The sailor was found unresponsive Thursday morning while in isolation at Naval Base Guam, according to a U.S. official. Emergency personnel administered CPR and the sailor was transferred to the base hospital to be placed in ICU where the official the sailor is in critical condition.
Gen. Hyten said the sailor was discovered by fellow sailors in quarantine, “this particular one happened from night to morning, but there were buddies around and the buddies found him."
The Navy plans to take 2,700 of the ship’s crew to place them in appropriate quarantine housing. The pace and the placement of the majority of the ship’s crew was the main request in Crozier’s letter that led to his firing by former acting Secretary of the Navy Thomas Modly.

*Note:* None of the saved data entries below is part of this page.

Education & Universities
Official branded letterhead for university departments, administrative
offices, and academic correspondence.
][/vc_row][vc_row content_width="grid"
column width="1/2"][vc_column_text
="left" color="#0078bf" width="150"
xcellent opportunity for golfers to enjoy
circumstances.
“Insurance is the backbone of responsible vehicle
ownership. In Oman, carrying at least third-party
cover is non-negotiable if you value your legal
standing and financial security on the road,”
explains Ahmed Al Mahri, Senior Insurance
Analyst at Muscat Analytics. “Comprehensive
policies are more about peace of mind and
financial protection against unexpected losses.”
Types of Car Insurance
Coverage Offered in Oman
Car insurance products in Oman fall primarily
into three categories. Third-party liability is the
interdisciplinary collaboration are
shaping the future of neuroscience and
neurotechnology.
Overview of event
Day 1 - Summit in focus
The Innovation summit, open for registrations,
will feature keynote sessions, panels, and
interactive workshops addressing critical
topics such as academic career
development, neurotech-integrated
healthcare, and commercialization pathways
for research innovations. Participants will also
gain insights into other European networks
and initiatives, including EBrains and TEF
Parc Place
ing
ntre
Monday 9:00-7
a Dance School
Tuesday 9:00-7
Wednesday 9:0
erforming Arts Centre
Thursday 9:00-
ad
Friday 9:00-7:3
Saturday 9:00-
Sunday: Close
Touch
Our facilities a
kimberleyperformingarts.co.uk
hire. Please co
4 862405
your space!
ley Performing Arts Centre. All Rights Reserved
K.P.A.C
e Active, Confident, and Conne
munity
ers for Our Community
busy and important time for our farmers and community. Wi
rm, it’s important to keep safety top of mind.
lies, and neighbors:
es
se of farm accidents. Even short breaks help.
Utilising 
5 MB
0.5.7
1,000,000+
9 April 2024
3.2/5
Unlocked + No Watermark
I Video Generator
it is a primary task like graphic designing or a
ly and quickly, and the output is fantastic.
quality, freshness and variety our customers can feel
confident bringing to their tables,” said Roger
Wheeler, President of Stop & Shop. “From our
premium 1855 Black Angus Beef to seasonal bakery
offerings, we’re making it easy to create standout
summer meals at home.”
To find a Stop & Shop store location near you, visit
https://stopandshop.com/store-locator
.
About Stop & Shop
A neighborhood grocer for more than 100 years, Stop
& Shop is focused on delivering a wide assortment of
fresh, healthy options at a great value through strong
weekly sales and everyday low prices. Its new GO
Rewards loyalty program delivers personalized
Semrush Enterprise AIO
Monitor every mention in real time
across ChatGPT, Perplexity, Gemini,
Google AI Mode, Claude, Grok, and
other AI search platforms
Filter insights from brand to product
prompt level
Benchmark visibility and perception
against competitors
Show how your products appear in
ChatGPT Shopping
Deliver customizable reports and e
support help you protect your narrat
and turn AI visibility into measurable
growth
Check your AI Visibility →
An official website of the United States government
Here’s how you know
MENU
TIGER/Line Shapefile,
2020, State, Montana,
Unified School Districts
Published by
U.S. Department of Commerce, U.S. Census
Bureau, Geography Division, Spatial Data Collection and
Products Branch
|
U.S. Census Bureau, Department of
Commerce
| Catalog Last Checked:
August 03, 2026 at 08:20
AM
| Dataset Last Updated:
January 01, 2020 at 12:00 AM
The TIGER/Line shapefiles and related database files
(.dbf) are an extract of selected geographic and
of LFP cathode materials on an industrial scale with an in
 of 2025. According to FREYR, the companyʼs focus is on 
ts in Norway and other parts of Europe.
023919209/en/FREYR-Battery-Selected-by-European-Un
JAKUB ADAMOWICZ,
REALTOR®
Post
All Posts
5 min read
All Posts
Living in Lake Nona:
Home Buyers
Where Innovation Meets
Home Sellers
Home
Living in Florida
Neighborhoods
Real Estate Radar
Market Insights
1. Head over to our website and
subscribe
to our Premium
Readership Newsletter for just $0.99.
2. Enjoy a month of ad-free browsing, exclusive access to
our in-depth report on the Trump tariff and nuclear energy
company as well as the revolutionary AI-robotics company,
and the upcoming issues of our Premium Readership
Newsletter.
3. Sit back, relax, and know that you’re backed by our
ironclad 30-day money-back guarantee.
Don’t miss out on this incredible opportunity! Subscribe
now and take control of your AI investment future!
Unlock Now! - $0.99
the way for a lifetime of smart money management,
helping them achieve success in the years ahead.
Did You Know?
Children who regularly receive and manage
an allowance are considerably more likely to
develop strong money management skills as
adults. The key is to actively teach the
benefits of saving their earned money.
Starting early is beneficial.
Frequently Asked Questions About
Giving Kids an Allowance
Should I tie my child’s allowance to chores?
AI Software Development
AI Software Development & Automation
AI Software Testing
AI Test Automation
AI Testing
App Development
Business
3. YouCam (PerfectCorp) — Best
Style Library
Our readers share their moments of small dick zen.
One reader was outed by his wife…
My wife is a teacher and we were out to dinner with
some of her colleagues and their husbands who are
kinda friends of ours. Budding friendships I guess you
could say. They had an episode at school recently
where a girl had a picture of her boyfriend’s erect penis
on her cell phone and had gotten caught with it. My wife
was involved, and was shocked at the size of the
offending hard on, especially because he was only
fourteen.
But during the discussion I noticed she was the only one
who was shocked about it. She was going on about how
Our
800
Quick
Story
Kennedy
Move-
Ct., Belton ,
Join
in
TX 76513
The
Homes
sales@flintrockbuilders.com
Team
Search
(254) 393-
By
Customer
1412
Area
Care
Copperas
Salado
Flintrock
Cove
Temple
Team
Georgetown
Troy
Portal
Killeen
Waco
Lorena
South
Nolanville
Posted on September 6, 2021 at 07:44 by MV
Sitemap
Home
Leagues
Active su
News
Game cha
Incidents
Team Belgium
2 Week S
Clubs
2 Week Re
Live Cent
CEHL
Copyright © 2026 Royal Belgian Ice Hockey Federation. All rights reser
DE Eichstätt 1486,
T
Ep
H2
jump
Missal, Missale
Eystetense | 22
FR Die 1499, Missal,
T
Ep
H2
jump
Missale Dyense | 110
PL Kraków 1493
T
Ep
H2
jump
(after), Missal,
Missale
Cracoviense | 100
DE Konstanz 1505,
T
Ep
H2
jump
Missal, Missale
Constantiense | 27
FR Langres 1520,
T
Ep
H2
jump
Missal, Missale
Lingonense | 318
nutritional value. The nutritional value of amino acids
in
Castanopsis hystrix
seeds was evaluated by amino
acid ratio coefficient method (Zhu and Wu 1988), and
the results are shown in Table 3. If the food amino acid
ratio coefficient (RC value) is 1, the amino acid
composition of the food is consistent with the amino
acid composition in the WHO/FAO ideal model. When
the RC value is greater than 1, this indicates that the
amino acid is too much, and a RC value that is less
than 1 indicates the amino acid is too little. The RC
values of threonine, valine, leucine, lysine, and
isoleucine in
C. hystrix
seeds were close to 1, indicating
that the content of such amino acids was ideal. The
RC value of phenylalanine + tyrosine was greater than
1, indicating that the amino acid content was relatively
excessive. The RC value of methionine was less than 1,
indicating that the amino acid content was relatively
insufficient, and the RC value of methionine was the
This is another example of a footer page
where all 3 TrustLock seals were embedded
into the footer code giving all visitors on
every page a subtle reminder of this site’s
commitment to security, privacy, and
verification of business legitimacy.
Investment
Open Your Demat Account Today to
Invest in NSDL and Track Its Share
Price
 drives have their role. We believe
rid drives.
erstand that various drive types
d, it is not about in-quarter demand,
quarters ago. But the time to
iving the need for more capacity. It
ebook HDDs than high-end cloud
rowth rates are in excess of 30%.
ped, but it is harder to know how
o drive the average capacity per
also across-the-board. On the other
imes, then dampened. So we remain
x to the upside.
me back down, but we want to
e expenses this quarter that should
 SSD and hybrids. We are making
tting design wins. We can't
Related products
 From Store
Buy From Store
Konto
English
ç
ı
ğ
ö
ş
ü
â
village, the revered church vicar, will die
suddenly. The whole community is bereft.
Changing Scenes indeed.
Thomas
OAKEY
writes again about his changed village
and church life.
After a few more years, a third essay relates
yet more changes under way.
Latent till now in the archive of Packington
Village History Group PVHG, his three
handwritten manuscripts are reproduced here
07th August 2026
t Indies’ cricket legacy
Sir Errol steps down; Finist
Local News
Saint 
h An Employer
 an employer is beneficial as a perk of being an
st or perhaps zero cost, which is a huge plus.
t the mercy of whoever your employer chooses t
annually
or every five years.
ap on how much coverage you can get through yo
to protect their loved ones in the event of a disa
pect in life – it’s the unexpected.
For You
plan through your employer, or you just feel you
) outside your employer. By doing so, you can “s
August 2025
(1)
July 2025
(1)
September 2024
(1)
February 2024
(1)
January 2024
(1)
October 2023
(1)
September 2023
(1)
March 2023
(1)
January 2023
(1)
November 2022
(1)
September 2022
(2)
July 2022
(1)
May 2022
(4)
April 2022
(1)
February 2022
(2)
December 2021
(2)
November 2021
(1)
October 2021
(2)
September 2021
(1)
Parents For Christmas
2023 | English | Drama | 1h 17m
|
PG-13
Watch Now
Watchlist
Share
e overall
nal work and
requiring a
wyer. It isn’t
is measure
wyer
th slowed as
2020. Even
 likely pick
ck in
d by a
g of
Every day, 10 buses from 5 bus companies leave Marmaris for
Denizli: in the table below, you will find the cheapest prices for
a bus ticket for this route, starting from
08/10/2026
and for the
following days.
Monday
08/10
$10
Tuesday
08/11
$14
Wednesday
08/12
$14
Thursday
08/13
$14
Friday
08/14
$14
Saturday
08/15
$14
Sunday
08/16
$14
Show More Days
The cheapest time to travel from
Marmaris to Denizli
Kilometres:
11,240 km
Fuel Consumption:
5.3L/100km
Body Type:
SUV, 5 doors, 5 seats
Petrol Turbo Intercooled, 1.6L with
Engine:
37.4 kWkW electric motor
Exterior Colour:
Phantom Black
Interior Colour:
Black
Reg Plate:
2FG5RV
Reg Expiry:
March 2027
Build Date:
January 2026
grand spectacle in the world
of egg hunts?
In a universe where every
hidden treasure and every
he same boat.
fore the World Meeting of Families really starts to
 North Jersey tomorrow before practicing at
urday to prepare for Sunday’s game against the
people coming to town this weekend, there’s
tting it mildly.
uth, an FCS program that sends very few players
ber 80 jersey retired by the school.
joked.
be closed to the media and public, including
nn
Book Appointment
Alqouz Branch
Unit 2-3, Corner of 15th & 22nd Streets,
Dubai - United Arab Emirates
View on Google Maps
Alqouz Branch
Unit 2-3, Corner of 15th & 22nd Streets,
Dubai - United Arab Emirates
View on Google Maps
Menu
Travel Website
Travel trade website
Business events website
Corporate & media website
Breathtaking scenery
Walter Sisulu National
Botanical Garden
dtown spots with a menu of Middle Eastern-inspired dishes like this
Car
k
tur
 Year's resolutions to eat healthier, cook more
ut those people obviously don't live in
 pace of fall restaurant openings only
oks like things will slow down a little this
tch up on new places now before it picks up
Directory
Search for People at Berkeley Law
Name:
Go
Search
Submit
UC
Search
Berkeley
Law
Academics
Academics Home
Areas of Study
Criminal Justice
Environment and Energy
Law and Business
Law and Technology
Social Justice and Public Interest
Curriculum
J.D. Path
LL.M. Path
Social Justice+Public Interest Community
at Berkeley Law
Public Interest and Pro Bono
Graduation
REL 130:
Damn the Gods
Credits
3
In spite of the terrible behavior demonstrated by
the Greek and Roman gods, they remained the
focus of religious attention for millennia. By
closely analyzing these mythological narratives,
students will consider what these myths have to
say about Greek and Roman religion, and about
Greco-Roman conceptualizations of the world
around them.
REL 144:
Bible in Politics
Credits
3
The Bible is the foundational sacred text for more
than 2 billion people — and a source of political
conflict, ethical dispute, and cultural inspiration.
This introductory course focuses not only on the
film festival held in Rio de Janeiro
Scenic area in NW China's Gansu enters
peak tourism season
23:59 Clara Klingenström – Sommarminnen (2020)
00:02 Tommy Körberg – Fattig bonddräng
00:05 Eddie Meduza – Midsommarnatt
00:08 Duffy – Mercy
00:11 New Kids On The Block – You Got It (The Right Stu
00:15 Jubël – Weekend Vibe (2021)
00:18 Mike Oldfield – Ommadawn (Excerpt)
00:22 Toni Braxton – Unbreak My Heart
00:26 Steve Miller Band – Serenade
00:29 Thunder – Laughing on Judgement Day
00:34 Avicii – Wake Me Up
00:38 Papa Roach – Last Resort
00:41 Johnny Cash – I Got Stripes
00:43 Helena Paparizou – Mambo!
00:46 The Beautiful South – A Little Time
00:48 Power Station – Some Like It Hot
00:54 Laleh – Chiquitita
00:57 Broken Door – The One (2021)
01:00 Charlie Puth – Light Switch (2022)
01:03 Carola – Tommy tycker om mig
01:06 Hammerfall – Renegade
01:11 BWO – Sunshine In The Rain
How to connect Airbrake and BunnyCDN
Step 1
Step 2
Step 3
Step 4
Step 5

Modly resigned from his post on Tuesday following the firestorm of controversy generated by his remarks to the crew of the Roosevelt on Monday where he labeled Crozier as “too naïve or too stupid” to think that his letter would not have been leaked to the press.
The round trip cost in operating expenses for Modly’s flight to Guam aboard a military aircraft was $243,000, a U.S. official confirmed to ABC News.
Hyten said the military needs to plan for the possibility that there will be more coronavirus infections on the scale of the carrier throughout the military.
“From my perspective, I think it’s not a good idea to think that the Theodore Roosevelt is a one of a kind issue,” said Hyten.
“We have too many ships at sea, we have too many deployed capabilities. There’s 5,000 sailors on a nuclear powered aircraft carrier. To think that it will never happen again is not a good way to plan. What we do have to do is we have to figure out how to plan in these COVID environments.”
Addressing press reports that some crew members assigned to the aircraft carrier USS Nimitz have tested positive for the virus a Navy spokesman clarified that there were no cases aboard the carrier which is currently pierside at its homeport of Bremerton, Washington.
“There are no confirmed positive cases of COVID-19 on board USS Nimitz at this time,” said Commander John Fage, a spokesman for the Navy’s Third Fleet.
“A sailor displayed symptoms, was placed into isolation off the ship out of an abundance of caution, and subsequently had testing that was inconclusive,’ he said. “ Sailors that had been in close contact with the individual were also removed from the ship as a precaution and placed into quarantine. That sailor remains off the ship.”
Fage said a second sailor had tested positive while out of the state on leave in early March. “That sailor remains in that location and has not been to or aboard Nimitz since departing the area on leave,” he said.